Republicans at Capitol Hill on Thursday were warning that Americans won’t be immune to the second-largest bank collapse in U.S. history.

The bank failures are sparking a wave of uncertainty, and in some cases, anger. The Ohio Retired Teachers Association spoke out this week after the teachers’ retirement system lost tens of millions of dollars in the Silicon Valley Bank collapse.

“Our position is we ought not be in hedge funds in private equity. We ought to have our money invested in safe indexes, instead,” said Robin Rayfield, an executive director of the Ohio Retired Teachers Association. “Our pension system pays people to gamble with our money and they always lose.”
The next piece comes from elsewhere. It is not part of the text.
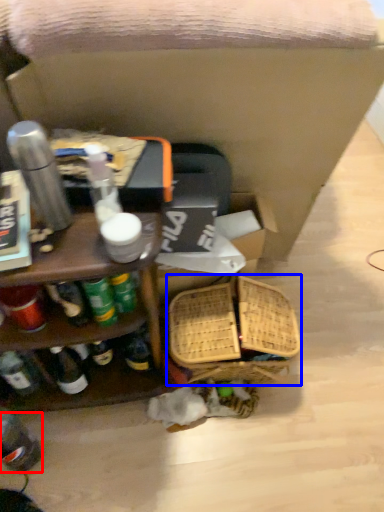 Question: Which point is further to the camera, bottle (highlighted by a red box) or basket (highlighted by a blue box)?

Choices:
 (A) bottle
 (B) basket

Answer: (B) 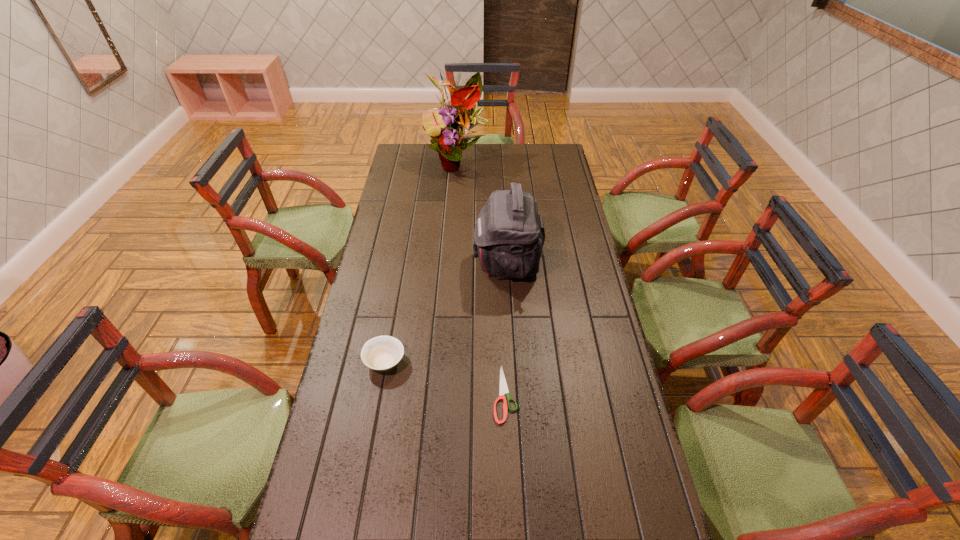 At what (x,y) coordinates should I click in order to perform the action: click on vacant space that is in between the bowl and the second farthest object. Please return your answer as a coordinate pair (x, y). The width and height of the screenshot is (960, 540). Looking at the image, I should click on (445, 312).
According to the Federal Deposit Insurance Corporation (FDIC), 561 banks failed between 2001 and 2022. No one has lost money since 1933 due to a bank failure.

But that’s not stopping some Republicans from warning to the contrary.

“Well, somebody’s going to have to pay and ultimately that’s going to have to be the taxpayer,” said Sen. John Cornyn, R-Texas.

Sen. James Lankford, R-Okla., echoed the same sentiment. He told NewsNation that rescuing Silicon Valley Bank will ultimately mean higher fees for depositors.

“Community banks in rural Oklahoma are going to be offsetting what was the loss for millionaires and billionaires in northern California to be able to cover this,” Lankford said.

Democrats, like Sen. Sherrod Brown of Ohio, issued a sharp rebuke of those GOP claims, however.

“Taxpayers are not on the hook, period,” he said. “There would have been no support for this had this been a taxpayer-funded kind of thing.”

Nevertheless, many worry that coming to the aid of the banks won’t put a stop to future risky banking.

“The idea here is that if banks know that they’re fully insured on their deposits, they don’t have to worry about them as much,” said University of Colorado finance professor Shaun Davis. “They have a higher incentive to take on risky behaviors.”